Example of "export to ONNX" does not work [solved]

Hi,

I’d like to export my own trained model (resnet-50) to ONNX. To learn about how to export, I ran the example from this page:

import mxnet as mx
import numpy as np
from mxnet.contrib import onnx as onnx_mxnet
import logging
logging.basicConfig(level=logging.INFO)

# Download pre-trained resnet model - json and params by running following code.
path='http://data.mxnet.io/models/imagenet/'
[mx.test_utils.download(path+'resnet/18-layers/resnet-18-0000.params'),
 mx.test_utils.download(path+'resnet/18-layers/resnet-18-symbol.json'),
 mx.test_utils.download(path+'synset.txt')]

# Downloaded input symbol and params files
sym = './resnet-18-symbol.json'
params = './resnet-18-0000.params'

# Standard Imagenet input - 3 channels, 224*224
input_shape = (1,3,224,224)

# Path of the output file
onnx_file = './mxnet_exported_resnet18.onnx'

converted_model_path = onnx_mxnet.export_model(sym, params, [input_shape], np.float32, onnx_file)

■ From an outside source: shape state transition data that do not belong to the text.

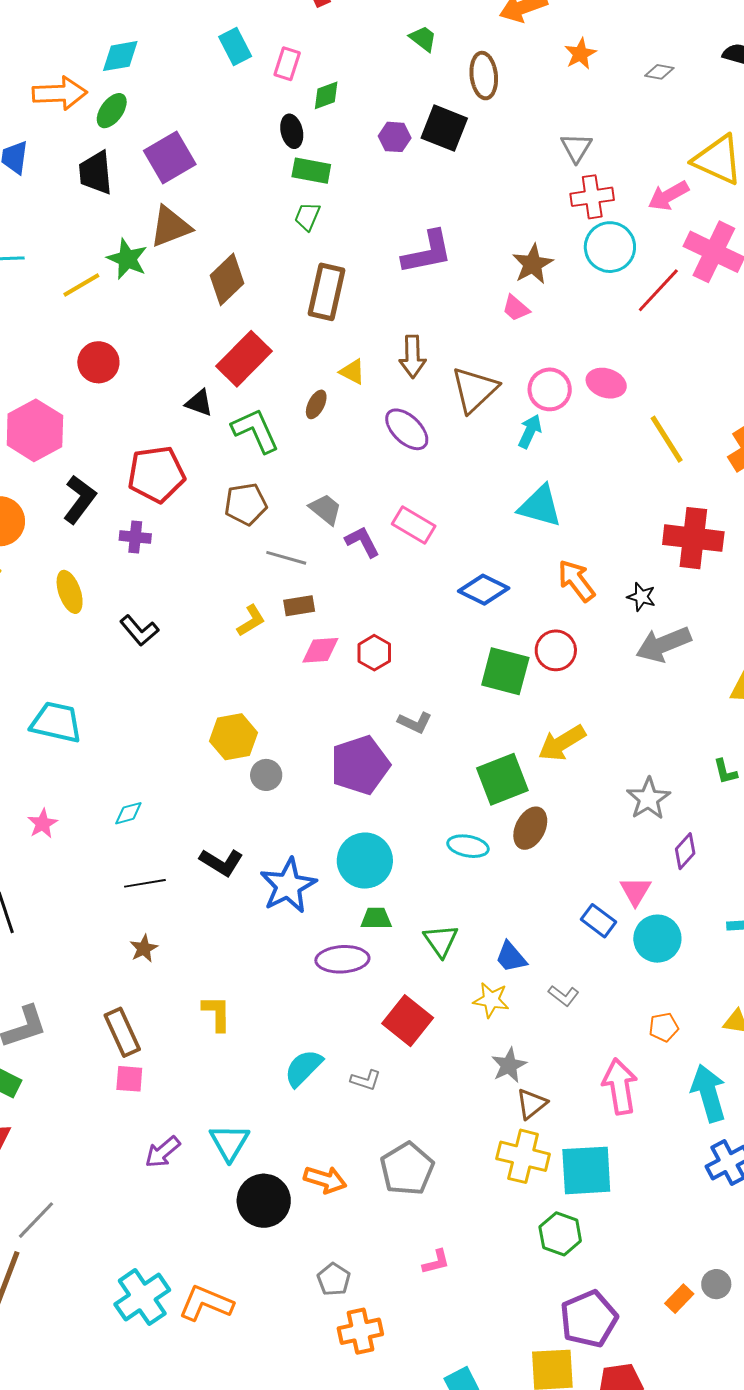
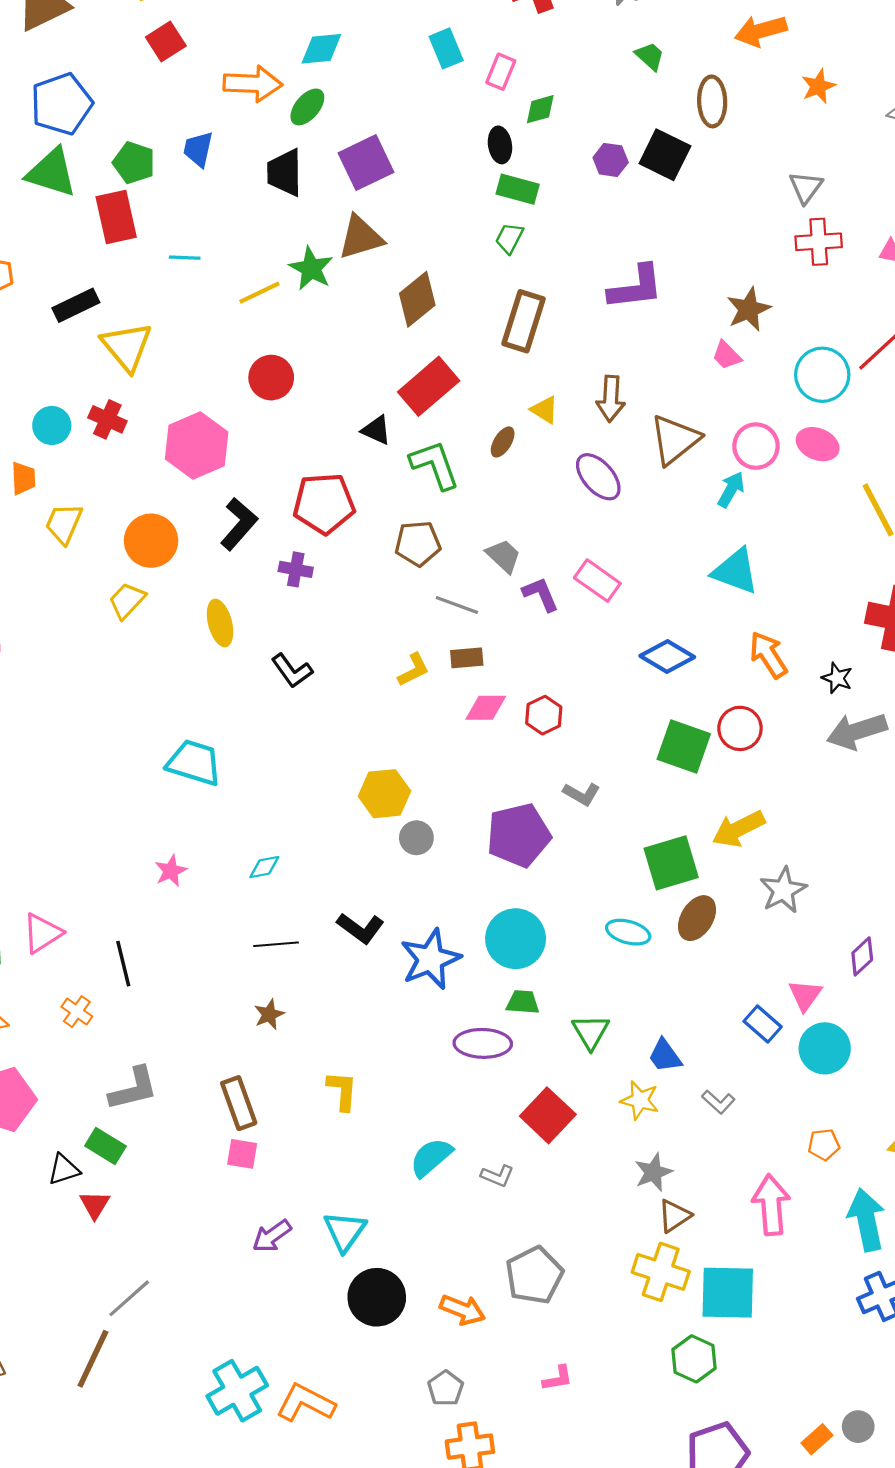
cyan circle: (610, 247) -> (822, 375), moved
gray star: (648, 799) -> (783, 890), moved
orange arrow: (325, 1180) -> (463, 1310), moved

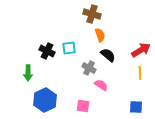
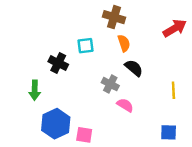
cyan square: (69, 48) -> (85, 46), moved
red arrow: (141, 50) -> (175, 28), moved
pink square: (83, 106) -> (84, 135), moved

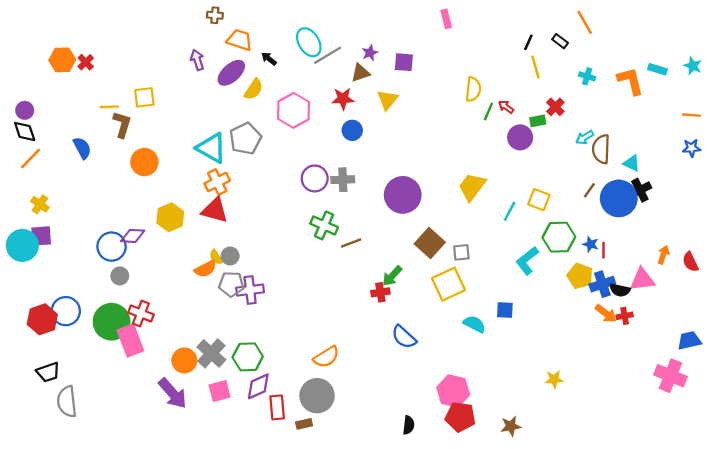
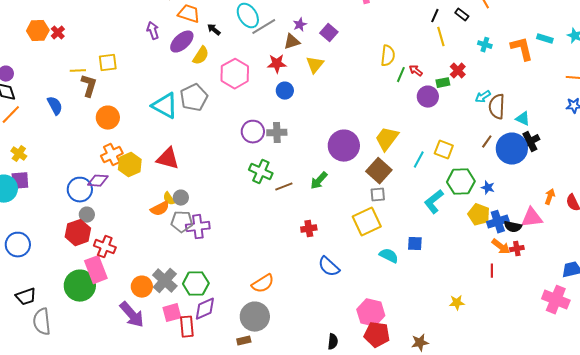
purple square: (404, 62) -> (329, 33), turned 36
orange cross: (217, 182) -> (112, 155), moved
purple circle: (403, 195) -> (344, 146), moved
brown square: (430, 243) -> (379, 171), moved
red line: (603, 250) -> (492, 271), moved
green arrow: (392, 276) -> (319, 181), moved
blue circle: (66, 311) -> (18, 245), moved
red hexagon: (42, 319) -> (78, 233), moved
green circle: (112, 322) -> (80, 286), moved
red rectangle: (277, 407) -> (187, 327), moved

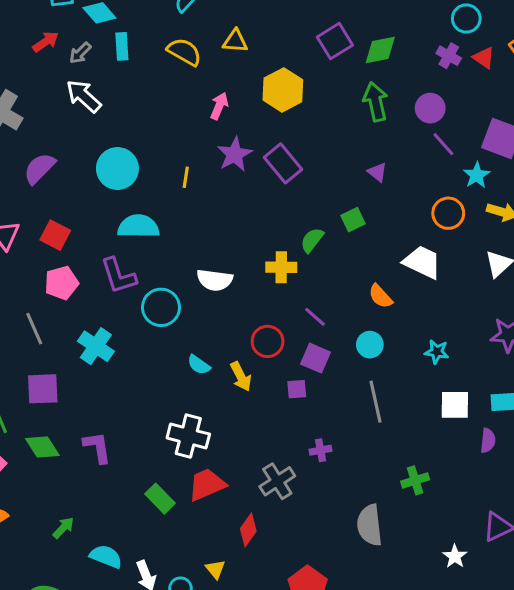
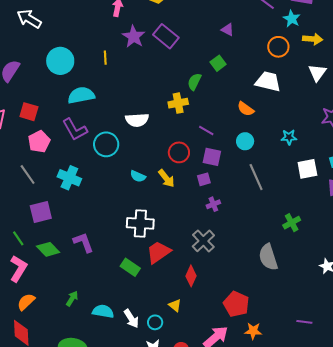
purple cross: (321, 450) -> (213, 204), moved

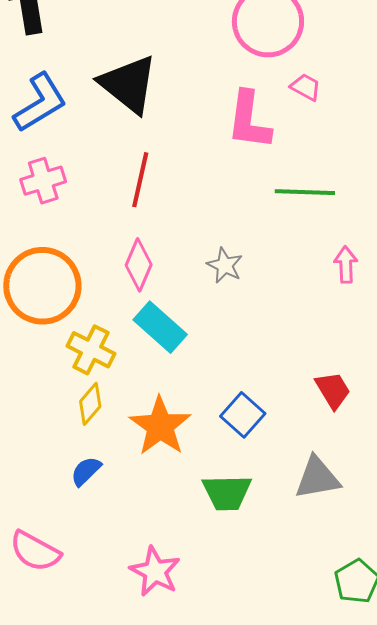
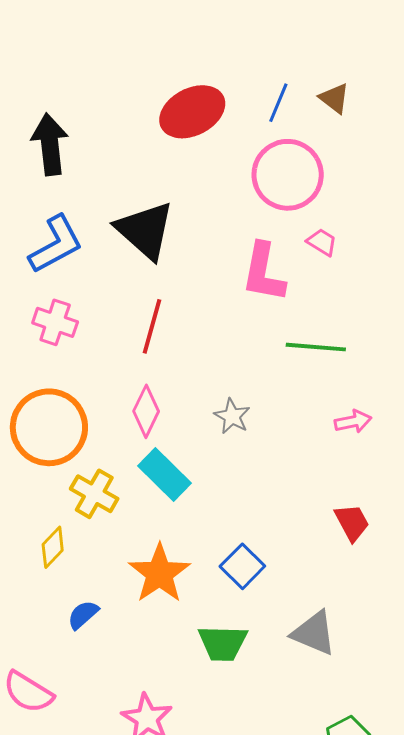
pink cross: (43, 181) -> (55, 322), turned 33
pink arrow: (346, 265) -> (353, 421), turned 78
red trapezoid: (333, 390) -> (352, 522), moved
yellow diamond: (90, 404) -> (53, 547), moved
gray triangle: (317, 478) -> (314, 633), turned 30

Unfortunately, it gives the following error:

INFO:root:Converting json and weight file to sym and params
[14:08:24] src/nnvm/legacy_json_util.cc:209: Loading symbol saved by previous version v0.8.0. Attempting to upgrade...
[14:08:24] src/nnvm/legacy_json_util.cc:217: Symbol successfully upgraded!
Traceback (most recent call last):
  File "<input>", line 9, in <module>
  File "/Users/blake/.local/share/virtualenvs/convert-mxnet2onnx-x6c6rHhr/lib/python3.6/site-packages/mxnet/contrib/onnx/mx2onnx/export_model.py", line 83, in export_model
    verbose=verbose)
  File "/Users/blake/.local/share/virtualenvs/convert-mxnet2onnx-x6c6rHhr/lib/python3.6/site-packages/mxnet/contrib/onnx/mx2onnx/export_onnx.py", line 309, in create_onnx_graph_proto
    checker.check_graph(graph)
  File "/Users/blake/.local/share/virtualenvs/convert-mxnet2onnx-x6c6rHhr/lib/python3.6/site-packages/onnx/checker.py", line 52, in checker
    proto.SerializeToString(), ctx)
onnx.onnx_cpp2py_export.checker.ValidationError: Unrecognized attribute: spatial for operator BatchNormalization
==> Context: Bad node spec: input: "data" input: "bn_data_gamma" input: "bn_data_beta" input: "bn_data_moving_mean" input: "bn_data_moving_var" output: "bn_data" name: "bn_data" op_type: "BatchNormalization" attribute { name: "epsilon" f: 2e-05 type: FLOAT } attribute { name: "momentum" f: 0.9 type: FLOAT } attribute { name: "spatial" i: 0 type: INT }

I’m running with:

  • mxnet 1.4.1
  • onnx 1.5.0
  • protobuf 3.8.0

What can I do to fix it? Many thanks in advance,
Blake

I found the solution. This page tells that only onnx version 1.2.1 is supported. After downgrading onnx from 1.5.0 to 1.2.1, all worked fine.

1 Like

Usefull it is! But here another problem i met. Thx in advance.

I wanna export gluoncv.model_zoo.yolo3_darknet53_custom into ONNX.
I had export the network as .json and .params before.

When convert to ONNX,get error this:
ValueError: invalid literal for int() with base 10: ‘None’
and logs:
INFO:root:Converting idx: 494, op: slice_axis, name: yolov31_yolooutputv30_slice_axis3

with debug,i find out why: “end”'s value is “None” in mxnet_graph’s slice layer,that ONNX is not support

how can i convert the network to ONNX?

1 Like

Its been sometime, any update on this?

The error message invalid literal for int() with base 10 would seem to indicate that you are passing a string that’s not an integer to the int() function . In other words it’s either empty, or has a character in it other than a digit.

You can solve this error by using Python isdigit() method to check whether the value is number or not. The returns True if all the characters are digits, otherwise False .

if val.isdigit():

The other way to overcome this issue is to wrap your code inside a Python try…except block to handle this error.

Python2.x and Python3.x

Sometimes the difference between Python2.x and Python3.x that leads to this ValueError: invalid literal for int() with base 10 .

With Python2.x , int(str(3/2)) gives you “1”. With Python3.x , the same gives you (“1.5”): ValueError: invalid literal for int() with base 10: “1.5”.